Joint Consultation, Command and Control Information Exchange Data Model (JC3IEDM) is a model that, when implemented, aims to enable the interoperability of systems and projects required to share Command and Control (C2) information.
JC3IEDM is an evolution of the C2IEDM standard that includes joint operational concepts, just as the Land Command and Control Information Exchange Data Model (LC2IEDM) was extended to become C2IEDM. The programme is managed by the Multilateral Interoperability Programme (MIP).
The Joint C3 Information Exchange Data Model
JC3IEDM is produced by the MIP-NATO Management Board (MNMB) and ratified under NATO STANAG 5525. JC3IEDM a fully documented standard for an information exchange data model for the sharing of C2 information.
The overall aim of JC3IEDM is to enable “international interoperability of C2 information systems at all levels from corps to battalion (or lowest appropriate level) in order to support multinational (including NATO), combined and joint operations and the advancement of digitisation in the international arena.”
According to JC3IEDM’s documentation, this aim is attempted to be achieved by “specifying the minimum set of data that needs to be exchanged in coalition or multinational operations. Each nation, agency or community of interest is free to expand its own data dictionary to accommodate its additional information exchange requirements with the understanding that the added specifications will be valid only for the participating nation, agency or community of interest. Any addition that is deemed to be of general interest may be submitted as a change proposal within the configuration control process to be considered for inclusion in the next version of the specification.”
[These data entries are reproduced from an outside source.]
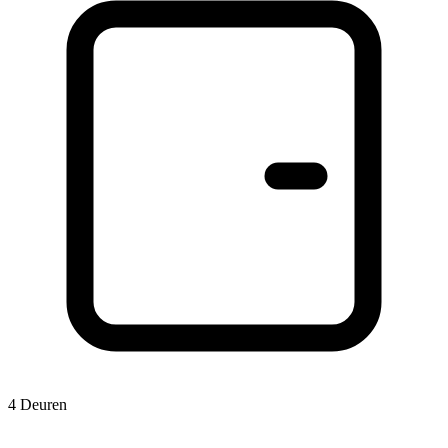
4 Deuren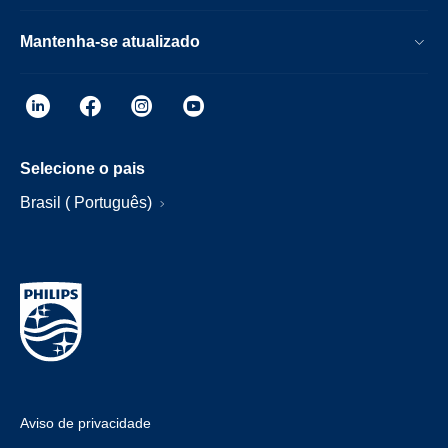
Mantenha-se atualizado
Selecione o pais
Brasil ( Português)
Aviso de privacidade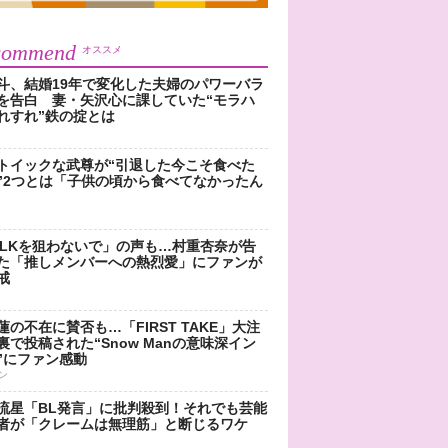
commend
オススメ
斗、結婚19年で変化した夫婦のパワーバラ
を告白 妻・矢沢心に課していた“モラハ
れすれ”鉄の掟とは
トイックな武尊が“引退した今こそ食べた
”2つとは「子供の頃から食べてなかったん
!LKを狙わないで」の声も…村重杏奈が告
た「推しメンバーへの熱烈愛」にファンが
戒
蓮の不在に賛否も…「FIRST TAKE」大注
裏で投稿された“Snow Manの意味深イン
”にファン感動
ン
流星「BL発言」に批判殺到！それでも芸能
者が「クレームは無理筋」と断じるワケ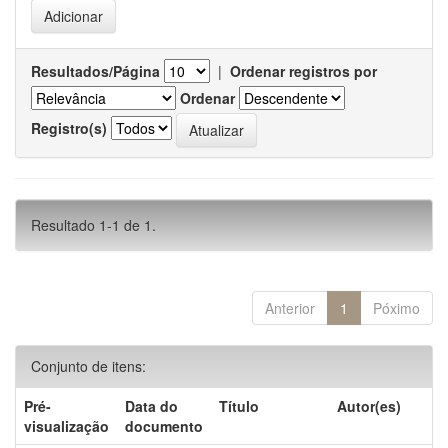
Resultados/Página
|
Ordenar registros por
Ordenar
Registro(s)
Resultado 1-1 de 1.
Anterior
1
Póximo
Conjunto de itens:
Pré-
Data do
Título
Autor(es)
visualização
documento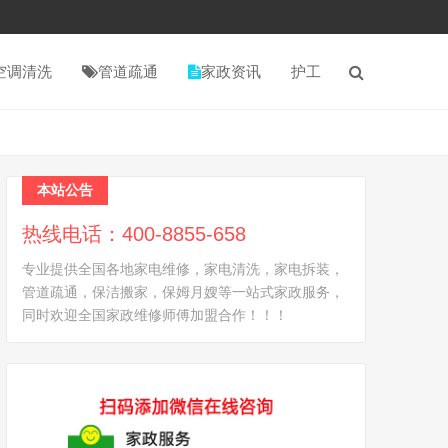
空调清洗
管道疏通
家政资讯
护工
本站公告
热线电话：400-8855-658
专业提供全国各地家电维修，家电清洗，家电拆装，
管道疏通，保洁搬家，保姆月嫂等一站式家政服务，
同时欢迎全国家政维修师傅加盟合作！！！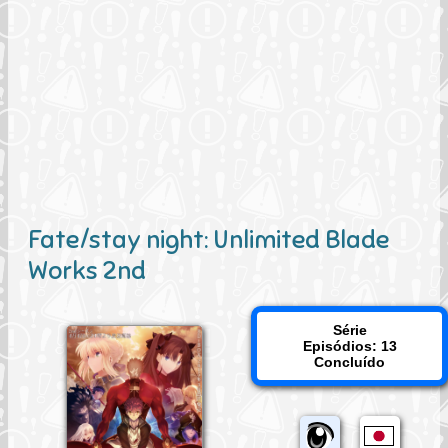
Fate/stay night: Unlimited Blade
Works 2nd
Série
Episódios: 13
Concluído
“JC3IEDM is intended to represent the core of the data identified for exchange across multiple functional areas and multiple views of the requirements. Toward that end, it lays down a common approach to describing the information to be exchanged in a command and control (C2) environment.
- The structure should be sufficiently generic to accommodate joint, land, sea, and air environmental concerns.
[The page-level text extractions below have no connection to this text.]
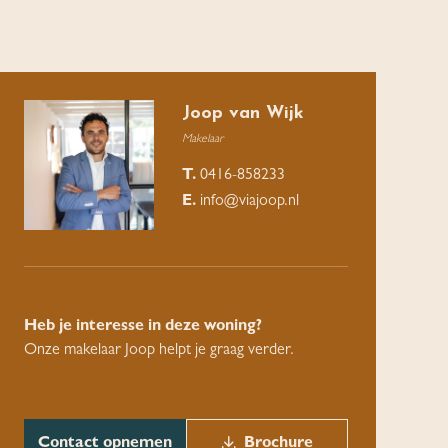
Joop van Wijk
Makelaar
T.
0416-858233
E.
info@viajoop.nl
Heb je interesse in deze woning?
Onze makelaar Joop helpt je graag verder.
Contact opnemen
Brochure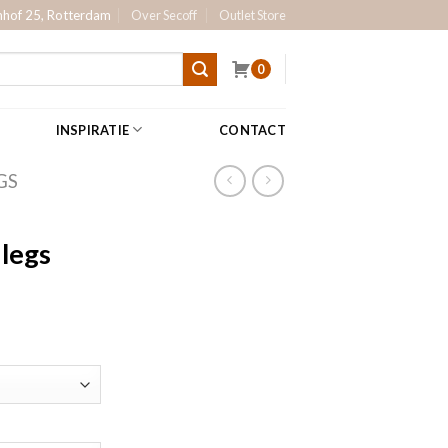
hof 25, Rotterdam
Over Secoff
Outlet Store
0
INSPIRATIE
CONTACT
GS
legs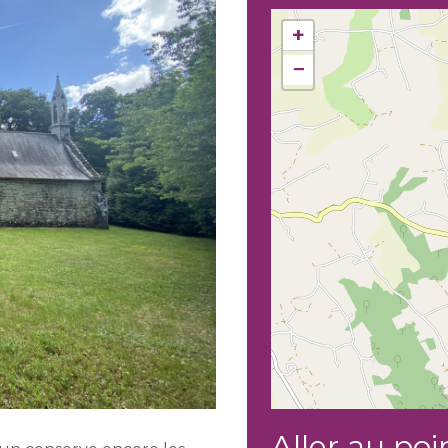
+
−
Aller au poi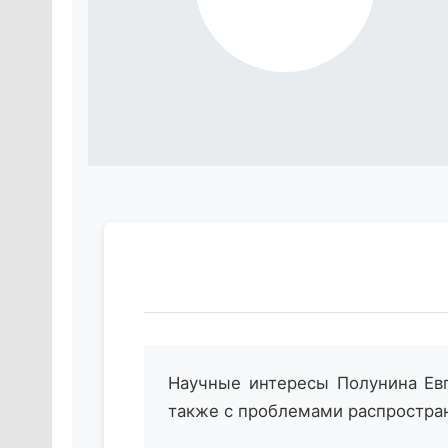
Научные интересы Полунина Евг
также с проблемами распростра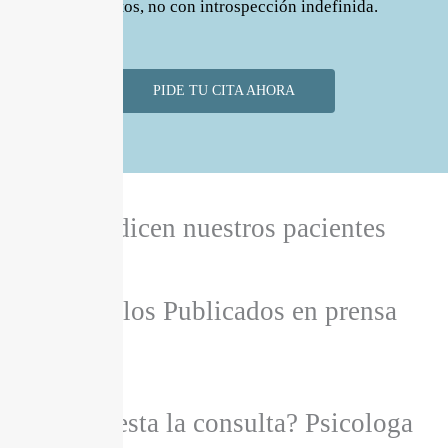
concretos, no con introspección indefinida.
PIDE TU CITA AHORA
Que dicen nuestros pacientes
Artículos Publicados en prensa
Donde esta la consulta? Psicologa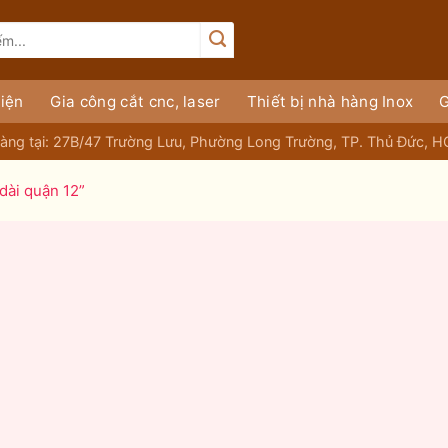
iện
Gia công cắt cnc, laser
Thiết bị nhà hàng Inox
G
àng tại: 27B/47 Trường Lưu, Phường Long Trường, TP. Thủ Đức, 
dài quận 12”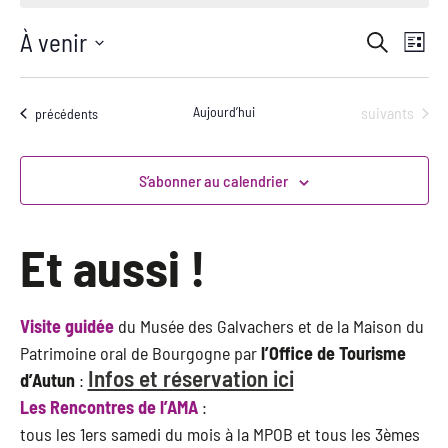
Navi
À venir
Rec
Recherche
Liste
de
Sélectionnez
vues
une
et
Évè
date.
Évènements
Aujourd’hui
suivants
Évènements
précédents
navi
S’abonner au calendrier
de
Et aussi !
vue
Visite guidée
du Musée des Galvachers et de la Maison du
Évè
Patrimoine oral de Bourgogne par
l’Office de Tourisme
Infos et réservation ici
d’Autun
:
Les Rencontres de l’AMA
:
tous les 1ers samedi du mois à la MPOB et tous les 3èmes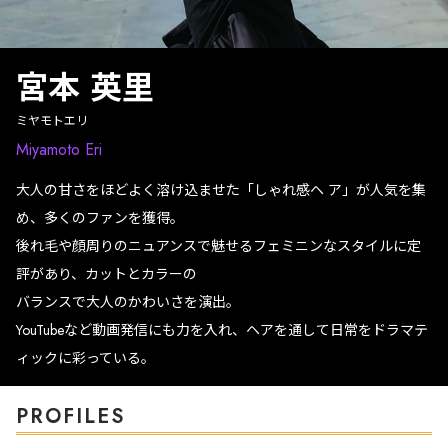
宮本 英里
ミヤモトエリ
Miyamoto Eri
大人の甘さをほどよく溶け込ませた「しゃれ感ヘ ア」が人気を集
め、多くのファンを獲得。
後れ毛や顔周りのニュアンスで魅せるフェミニンなスタイルに定
評があり、カットとカラーの
バランスで大人のかわいさを演出。
YouTubeなど動画発信にも力を入れ、ヘアを通して日常をドラマテ
ィックに彩っている。
PROFILES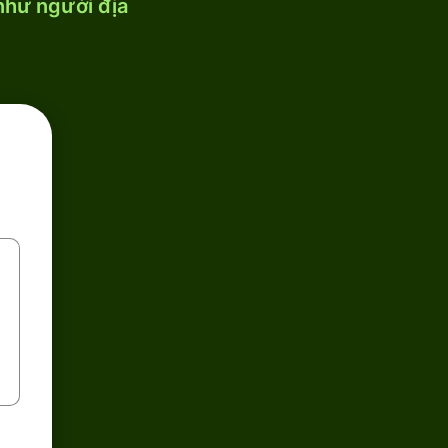
 như người địa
- The data model describes all objects of interest in the sphere of operations, e.g. organisations, persons, equipment, facilities, geographic features, weather phenomena, and military control measures such as boundaries.
- Objects of interest may be generic in terms of a class or a type and specific in terms of an individually identified item. All object items must be classified as being of some type (e.g. a specific tank that is identified by serial number WS62105B is an item of type “Challenger” that is a heavy UK main battle tank).
- An object must have the capability to perform a function or to achieve an end. Thus, a description of capability is needed to give meaning to the value of objects in the sphere of operations.
- It should be possible to assign a location to any item in the sphere of operations. In addition, various geometric shapes need to be represented in order to allow commanders to plan, direct, and monitor operations. Examples include boundaries, corridors, restricted areas, minefields, and any other control measures needed by commanders and their staffs.
- Several aspects of status of items need to be maintained.
- The model must permit a description of the composition of a type object in terms of other type objects. Such concepts include tables of organisations, equipment, or personnel.
- The model must reflect information about what is held, owned or possessed in terms of types by a specific object item.
- There is a need to record relationships between pairs of items. Key among these is the specification of unit task organizations and orders of battle.
- The model must support the specification of current, past, and future role of objects as part of plans, orders, and events.
- The same data structure should be used to record information for all objects, regardless of their hostility status.
- Provision must be made for the identification of sources of information, the effective and reporting times, and an indication of the validity of the data.”
JC3IEDM Development History and Current Maturity
JC3IEDM has been developed from the initial Generic Hub (GH) Data Model, which changed its name to Land C2 Information Exchange Data Model (LC2IEDM) in 1999. Development of the model continued in a Joint context and in November 2003 the C2 Information Exchange Data Model (C2IEDM) Edition 6.1 was released. Additional development to this model, incorporating the NATO Corporate Reference model, resulted in the model changing its name again to JC3IEDM with JC3IEDM Ed 0.5 being issued in December 2004.
Subsequent releases have seen areas of the model developed in greater depth than others and there is variation in the number of sub-types and attributes for each type in the current version. An example is HARBOUR within the FACILITY type which has 43 attributes compared to a VESSEL-TYPE with 12 attributes or a WEAPON-TYPE with 4 attributes. The associated attributes of a certain type also lack support for exploiting with those of other types. For example, VESSEL-TYPE does not support the length or width of a vessel in its attributes but HARBOUR has both maximum vessel length and width attributes.
National Policies Related to JC3IEDM
The UK Ministry of Defence has mandated JC3IEDM as the C2 Information Exchange Model, in Joint Service Publication (JSP) 602:1007, for use on all systems and/or projects exchanging C2 information within and interoperating with the Land Environment at a Strategic and Operational Level. It is strongly recommended for other environments and mandated for all environments at the Tactical level. JSP 602:1005 for Collaborative Services has also mandated JC3IEDM in the tactical domain for all systems/projects providing data sharing collaborative services.